:: Input data ::
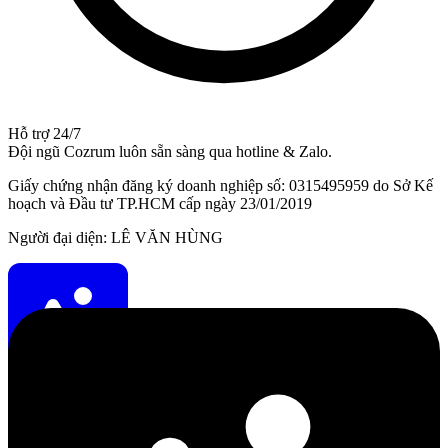
Hỗ trợ 24/7
Đội ngũ Cozrum luôn sẵn sàng qua hotline & Zalo.
Giấy chứng nhận đăng ký doanh nghiệp số: 0315495959 do Sở Kế
hoạch và Đầu tư TP.HCM cấp ngày 23/01/2019
Người đại diện: LÊ VĂN HÙNG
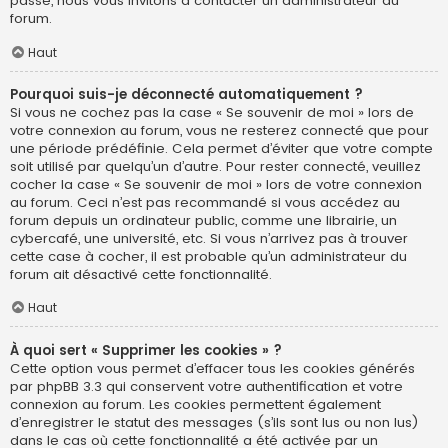
passe, nous vous invitons à contacter un administrateur du
forum.
Haut
Pourquoi suis-je déconnecté automatiquement ?
Si vous ne cochez pas la case « Se souvenir de moi » lors de
votre connexion au forum, vous ne resterez connecté que pour
une période prédéfinie. Cela permet d’éviter que votre compte
soit utilisé par quelqu’un d’autre. Pour rester connecté, veuillez
cocher la case « Se souvenir de moi » lors de votre connexion
au forum. Ceci n’est pas recommandé si vous accédez au
forum depuis un ordinateur public, comme une librairie, un
cybercafé, une université, etc. Si vous n’arrivez pas à trouver
cette case à cocher, il est probable qu’un administrateur du
forum ait désactivé cette fonctionnalité.
Haut
À quoi sert « Supprimer les cookies » ?
Cette option vous permet d’effacer tous les cookies générés
par phpBB 3.3 qui conservent votre authentification et votre
connexion au forum. Les cookies permettent également
d’enregistrer le statut des messages (s’ils sont lus ou non lus)
dans le cas où cette fonctionnalité a été activée par un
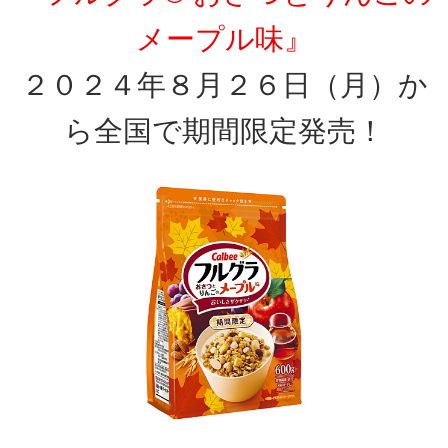
メープル味』
２０２４年８月２６日（月）か
ら全国で期間限定発売！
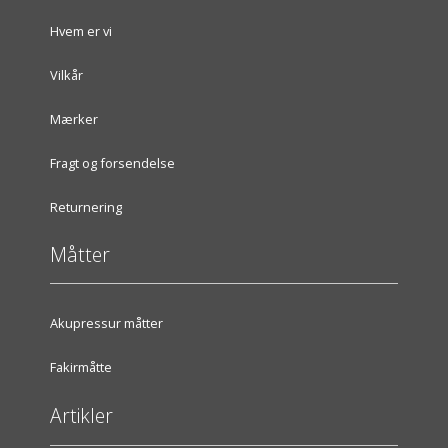
Hvem er vi
Vilkår
Mærker
Fragt og forsendelse
Returnering
Måtter
Akupressur måtter
Fakirmåtte
Artikler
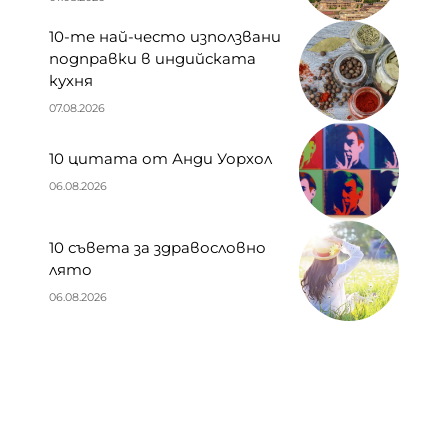
10-те най-често използвани
подправки в индийската
кухня
07.08.2026
10 цитата от Анди Уорхол
06.08.2026
10 съвета за здравословно
лято
06.08.2026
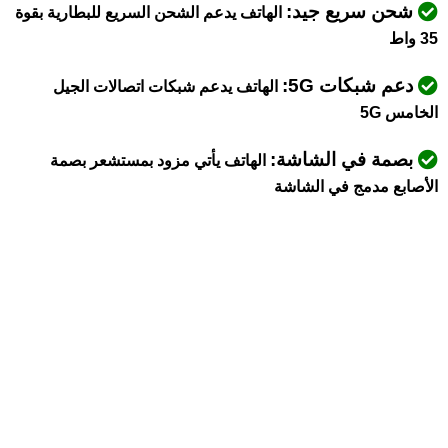
شحن سريع جيد:
الهاتف يدعم الشحن السريع للبطارية بقوة
35 واط
دعم شبكات 5G:
الهاتف يدعم شبكات اتصالات الجيل
الخامس 5G
بصمة في الشاشة:
الهاتف يأتي مزود بمستشعر بصمة
الأصابع مدمج في الشاشة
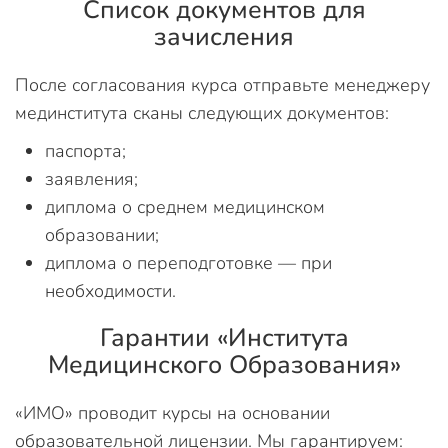
Список документов для
зачисления
После согласования курса отправьте менеджеру
мединститута сканы следующих документов:
паспорта;
заявления;
диплома о среднем медицинском
образовании;
диплома о переподготовке — при
необходимости.
Гарантии «Института
Медицинского Образования»
«ИМО» проводит курсы на основании
образовательной лицензии. Мы гарантируем:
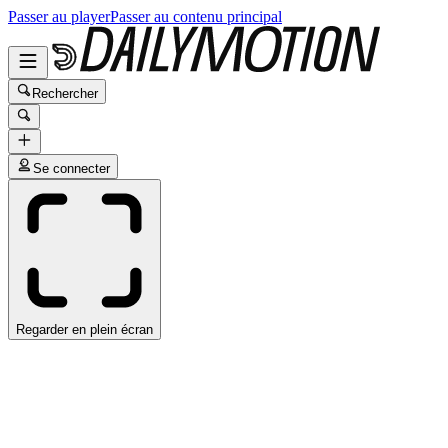
Passer au player
Passer au contenu principal
Rechercher
Se connecter
Regarder en plein écran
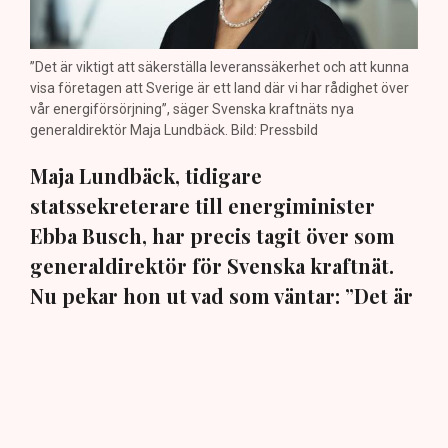
”Det är viktigt att säkerställa leveranssäkerhet och att kunna
visa företagen att Sverige är ett land där vi har rådighet över
vår energiförsörjning”, säger Svenska kraftnäts nya
generaldirektör Maja Lundbäck. Bild: Pressbild
Maja Lundbäck, tidigare
statssekreterare till energiminister
Ebba Busch, har precis tagit över som
generaldirektör för Svenska kraftnät.
Nu pekar hon ut vad som väntar: ”Det är
viktigt att vi kan matcha produktion och
konsumtion”, säger hon i en exklusiv
intervju med TN.
Den 30 juli beslutade regeringen att utse ingenjören och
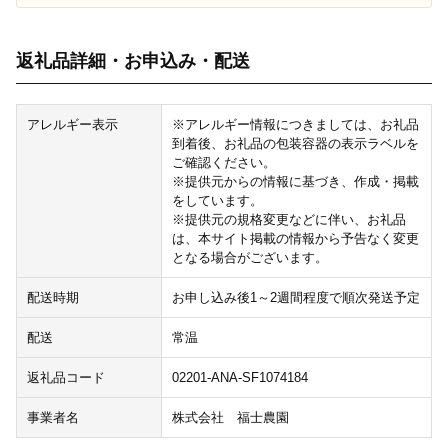
返礼品詳細・お申込み・配送
アレルギー表示
※アレルギー情報につきましては、お礼品
到着後、お礼品の包装容器の表示ラベルを
ご確認ください。
※提供元からの情報に基づき、作成・掲載
をしています。
※提供元の規格変更などに伴い、お礼品
は、本サイト掲載の情報から予告なく変更
となる場合がございます。
配送時期
お申し込み後1～2週間程度で順次発送予定
配送
常温
返礼品コード
02201-ANA-SF1074184
事業者名
株式会社 福士農園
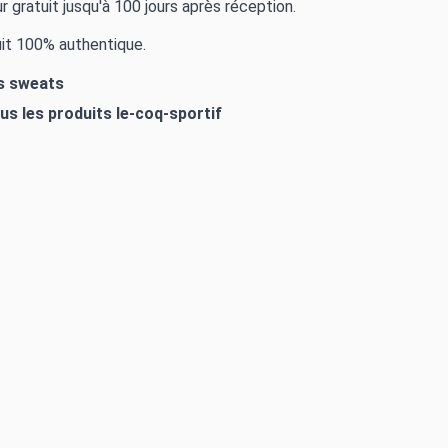
r gratuit jusqu'à 100 jours après réception.
it 100% authentique.
es sweats
ous les produits
le-coq-sportif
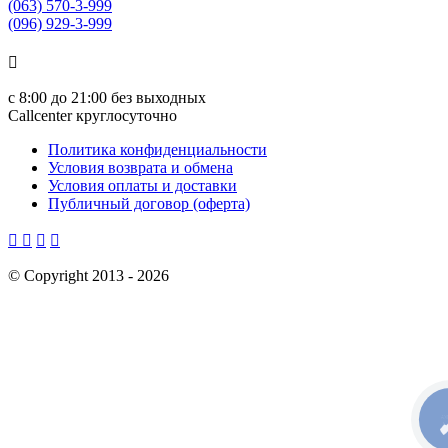
(063) 570-3-999
(096) 929-3-999

с
8:00 до 21:00
без выходных
Callcenter круглосуточно
Политика конфиденциальности
Условия возврата и обмена
Условия оплаты и доставки
Публичный договор (оферта)




©
Copyright 2013 -
2026
КН
С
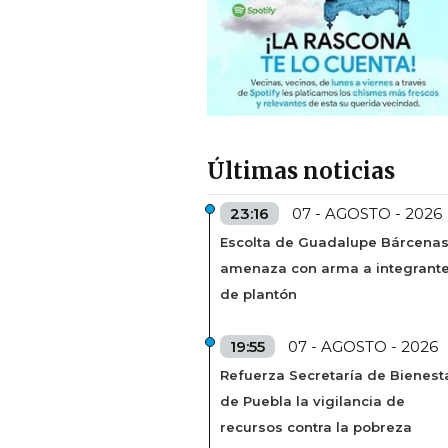
Últimas noticias
23:16
07 - AGOSTO - 2026
Escolta de Guadalupe Bárcena
amenaza con arma a integrant
de plantón
19:55
07 - AGOSTO - 2026
Refuerza Secretaría de Bienest
de Puebla la vigilancia de
recursos contra la pobreza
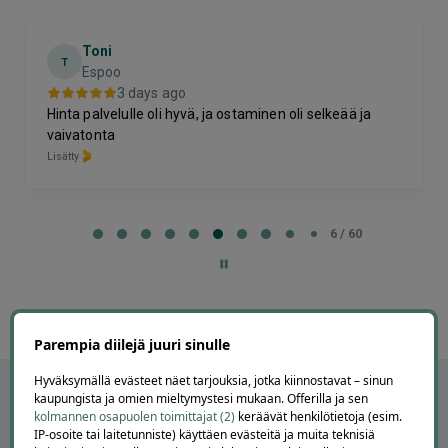
Toni
T
Espoo
3 days ago
Hinta palvelulle oli hyvä, ja ostaminen oli selkeää ja
vaivatonta
Lisätty
Page
6
6 / 60
of
60
Parempia diilejä juuri sinulle
Hyväksymällä evästeet näet tarjouksia, jotka kiinnostavat – sinun
kaupungista ja omien mieltymystesi mukaan. Offerilla ja sen
kolmannen osapuolen toimittajat (2)
keräävät henkilötietoja (esim.
IP-osoite tai laitetunniste) käyttäen evästeitä ja muita teknisiä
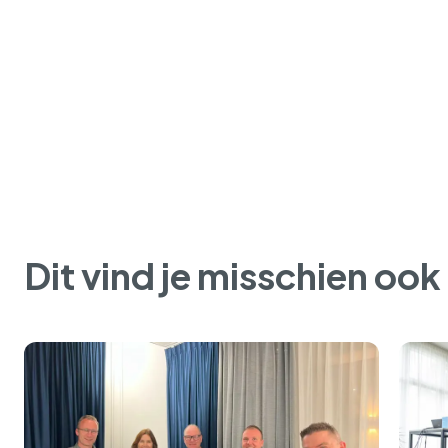
Dit vind je misschien ook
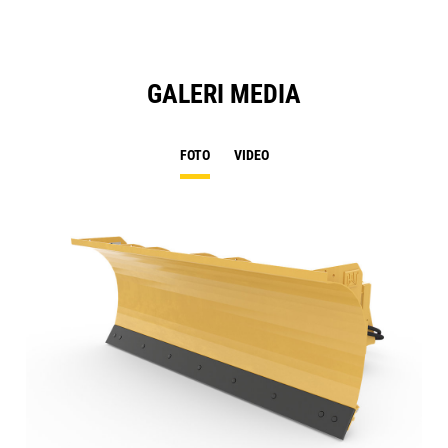
GALERI MEDIA
FOTO
VIDEO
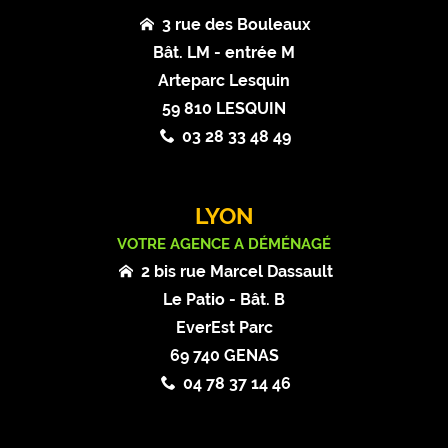
3 rue des Bouleaux
Bât. LM - entrée M
Arteparc Lesquin
59 810 LESQUIN
03 28 33 48 49
LYON
VOTRE AGENCE A DÉMÉNAGÉ
2 bis rue Marcel Dassault
Le Patio - Bât. B
EverEst Parc
69 740 GENAS
04 78 37 14 46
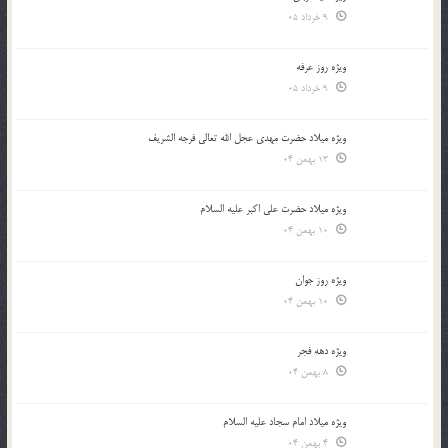
9 خرداد 05
ویژه روز عرفه
9 خرداد 05
ویژه میلاد حضرت مهدی عجل الله تعالی فرجه الشريف
13 بهمن 04
ویژه میلاد حضرت علی اکبر علیه السلام
10 بهمن 04
ویژه روز جوان
10 بهمن 04
ویژه دهه فجر
8 بهمن 04
ویژه میلاد امام سجاد علیه السلام
4 بهمن 04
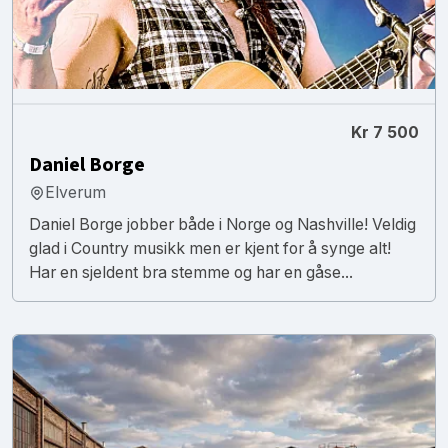
Kr 7 500
Daniel Borge
Elverum
Daniel Borge jobber både i Norge og Nashville! Veldig
glad i Country musikk men er kjent for å synge alt!
Har en sjeldent bra stemme og har en gåse...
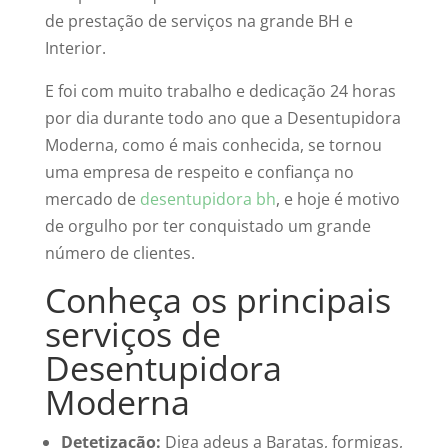
de prestação de serviços na grande BH e
Interior.
E foi com muito trabalho e dedicação 24 horas
por dia durante todo ano que a Desentupidora
Moderna, como é mais conhecida, se tornou
uma empresa de respeito e confiança no
mercado de
desentupidora bh
, e hoje é motivo
de orgulho por ter conquistado um grande
número de clientes.
Conheça os principais
serviços de
Desentupidora
Moderna
Detetização:
Diga adeus a Baratas, formigas,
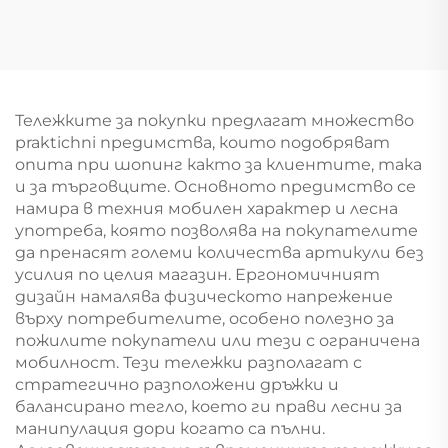
супермаркет YD-
S035
Тележките за покупки предлагат множество
praktichni предимства, които подобряват
опита при шопинг както за клиентите, така
и за търговците. Основното предимство се
намира в техния мобилен характер и лесна
употреба, която позволява на покупателите
да пренасят големи количества артикули без
усилия по целия магазин. Ергономичният
дизайн намалява физическото напрежение
върху потребителите, особено полезно за
пожилите покупатели или тези с ограничена
мобилност. Тези тележки разполагат с
стратегично разположени дръжки и
балансирано тегло, което ги прави лесни за
манипулация дори когато са пълни.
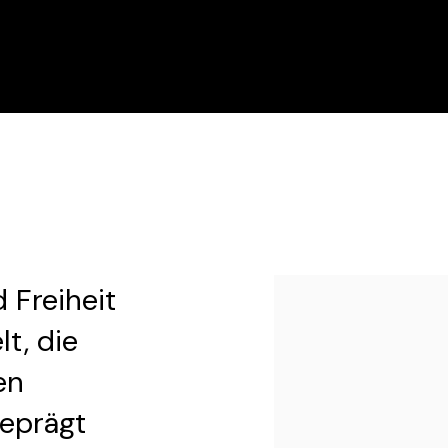
 Freiheit
t, die
en
geprägt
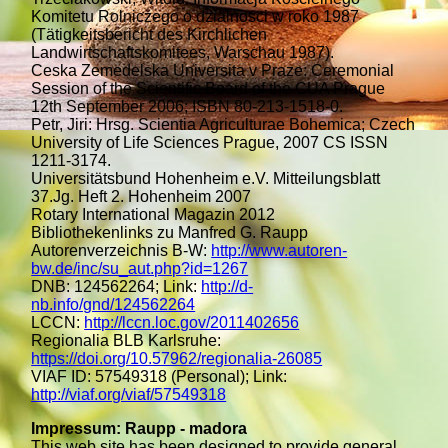
Komitetu Rolniczego o dzialnosci w roko 1987
(Tätigkeitsbericht des Kirchlichen
Landwirtschaftskomitees, Warschau 1987).
Ceska Zemedelska Universita v Praze: Ceremonial
Session of the Scientific Board of the CUA Prague
12th September 2006; ISBN 80-213-1518-0.
Petr, Jiri: Hrsg. Scientia Agriculturae Bohemica; Czech
University of Life Sciences Prague, 2007 CS ISSN
1211-3174.
Universitätsbund Hohenheim e.V. Mitteilungsblatt
37.Jg. Heft 2. Hohenheim 2007
Rotary International Magazin 2012
Bibliothekenlinks zu Manfred G. Raupp
Autorenverzeichnis B-W:
http://www.autoren-
bw.de/inc/su_aut.php?id=1267
DNB: 124562264; Link:
http://d-
nb.info/gnd/124562264
LCCN:
http://lccn.loc.gov/2011402656
Regionalia BLB Karlsruhe:
https://doi.org/10.57962/regionalia-26085
VIAF ID: 57549318 (Personal); Link:
http://viaf.org/viaf/57549318
Impressum: Raupp - madora
This web site has been designed to provide general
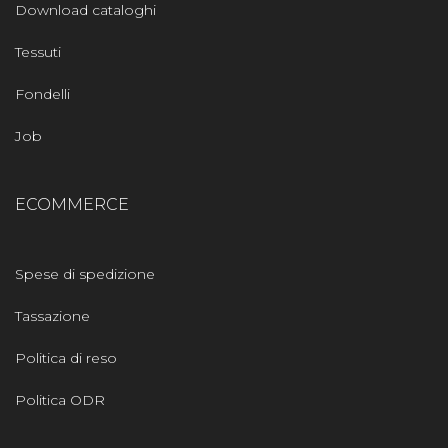
Download cataloghi
Tessuti
Fondelli
Job
ECOMMERCE
Spese di spedizione
Tassazione
Politica di reso
Politica ODR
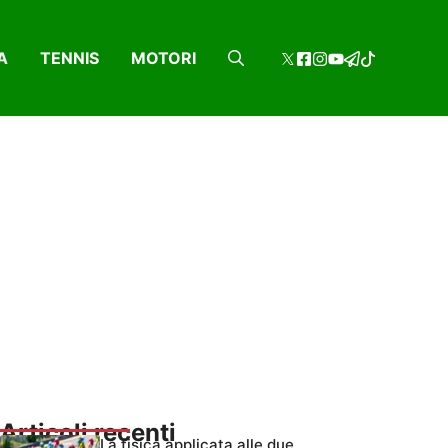
A
TENNIS
MOTORI
Articoli recenti
La fisica applicata alle due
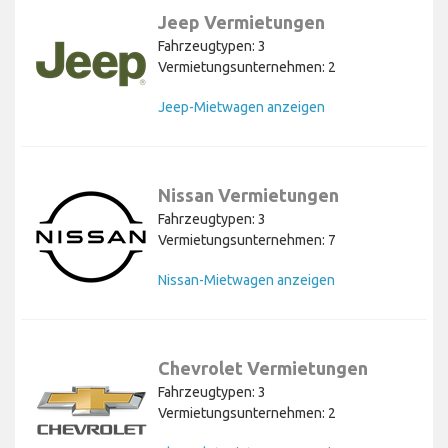
Jeep Vermietungen
Fahrzeugtypen: 3
Vermietungsunternehmen: 2
Jeep-Mietwagen anzeigen
Nissan Vermietungen
Fahrzeugtypen: 3
Vermietungsunternehmen: 7
Nissan-Mietwagen anzeigen
Chevrolet Vermietungen
Fahrzeugtypen: 3
Vermietungsunternehmen: 2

:: About this exercise ::
Only the lines that contain the word "forum" should be copied from the material.

:: Reply to the exercise ::
forum.
votre connexion au forum, vous ne resterez connecté que pour
au forum. Ceci n’est pas recommandé si vous accédez au
forum depuis un ordinateur public, comme une librairie, un
forum ait désactivé cette fonctionnalité.
connexion au forum. Les cookies permettent également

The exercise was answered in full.